• [Exercise brief] In the listing below, find every line containing "Senior" and copy it out.

[[ Recorded data open ]]

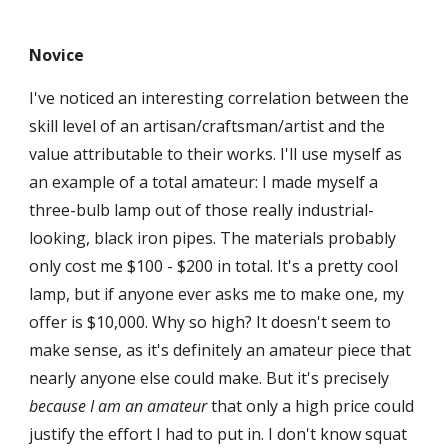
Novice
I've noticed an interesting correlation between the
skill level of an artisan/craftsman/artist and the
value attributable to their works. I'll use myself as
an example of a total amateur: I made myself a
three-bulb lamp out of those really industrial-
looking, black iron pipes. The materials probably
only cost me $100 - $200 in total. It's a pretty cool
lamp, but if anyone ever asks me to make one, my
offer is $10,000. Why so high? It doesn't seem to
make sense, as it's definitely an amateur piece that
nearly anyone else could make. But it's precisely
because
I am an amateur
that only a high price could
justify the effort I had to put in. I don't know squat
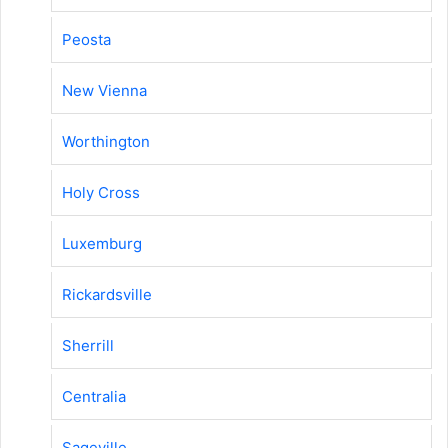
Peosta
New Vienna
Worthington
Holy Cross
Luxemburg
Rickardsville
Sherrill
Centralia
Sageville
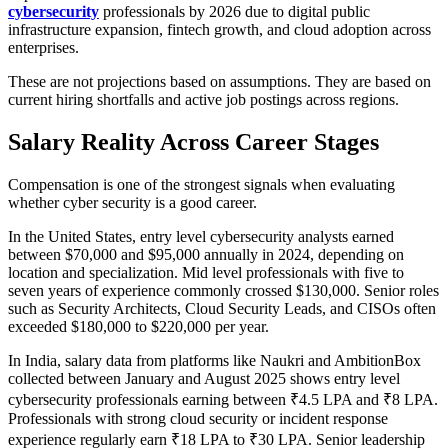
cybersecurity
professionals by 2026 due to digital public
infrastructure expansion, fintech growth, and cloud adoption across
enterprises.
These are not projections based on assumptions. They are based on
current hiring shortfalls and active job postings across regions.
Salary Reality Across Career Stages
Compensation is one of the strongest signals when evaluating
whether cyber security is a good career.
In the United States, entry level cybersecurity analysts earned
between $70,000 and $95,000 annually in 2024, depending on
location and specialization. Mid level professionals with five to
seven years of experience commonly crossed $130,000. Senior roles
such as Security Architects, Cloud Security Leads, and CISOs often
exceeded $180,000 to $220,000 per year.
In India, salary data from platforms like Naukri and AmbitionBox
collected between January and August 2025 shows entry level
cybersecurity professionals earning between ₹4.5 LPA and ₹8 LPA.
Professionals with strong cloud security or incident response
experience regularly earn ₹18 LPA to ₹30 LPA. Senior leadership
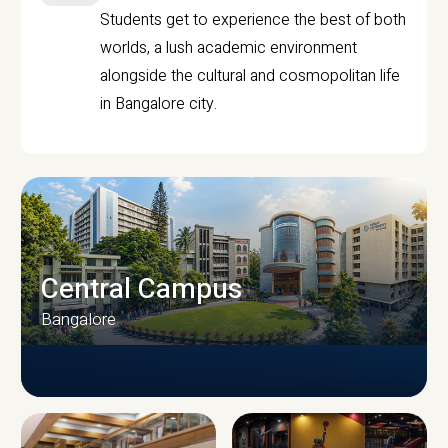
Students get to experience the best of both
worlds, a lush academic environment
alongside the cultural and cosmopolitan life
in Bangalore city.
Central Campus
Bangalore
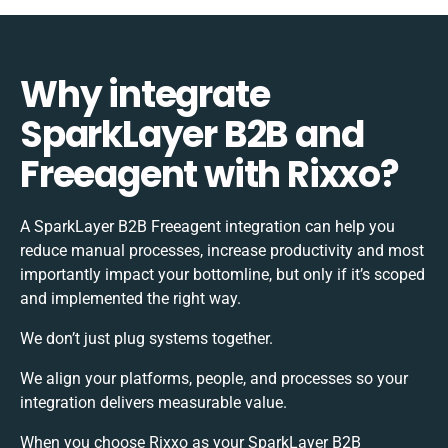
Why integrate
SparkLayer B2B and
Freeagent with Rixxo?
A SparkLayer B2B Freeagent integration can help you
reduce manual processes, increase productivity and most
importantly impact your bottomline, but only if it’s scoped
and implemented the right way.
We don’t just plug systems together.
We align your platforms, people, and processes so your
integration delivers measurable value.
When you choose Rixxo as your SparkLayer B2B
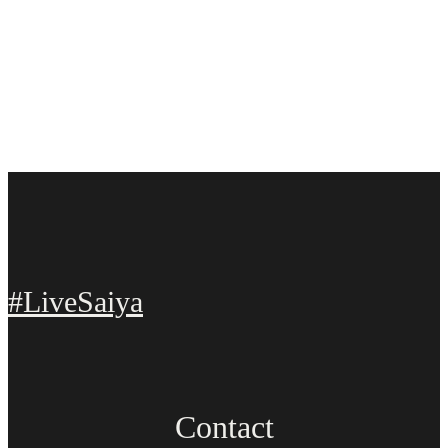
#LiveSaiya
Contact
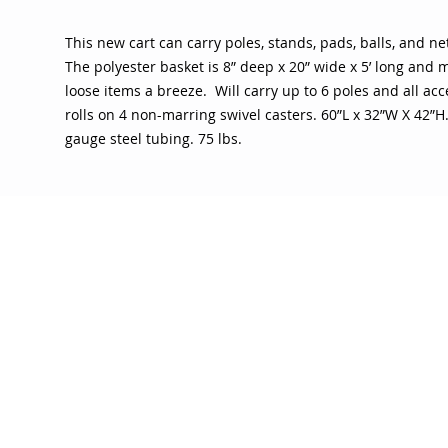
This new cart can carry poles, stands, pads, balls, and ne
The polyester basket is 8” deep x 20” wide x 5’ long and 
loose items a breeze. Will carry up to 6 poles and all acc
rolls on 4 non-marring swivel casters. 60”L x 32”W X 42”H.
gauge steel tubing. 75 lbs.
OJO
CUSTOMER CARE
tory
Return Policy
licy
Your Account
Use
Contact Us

[[ Recorded data closed ]]

• [Task output]
seven years of experience commonly crossed $130,000. Senior roles
experience regularly earn ₹18 LPA to ₹30 LPA. Senior leadership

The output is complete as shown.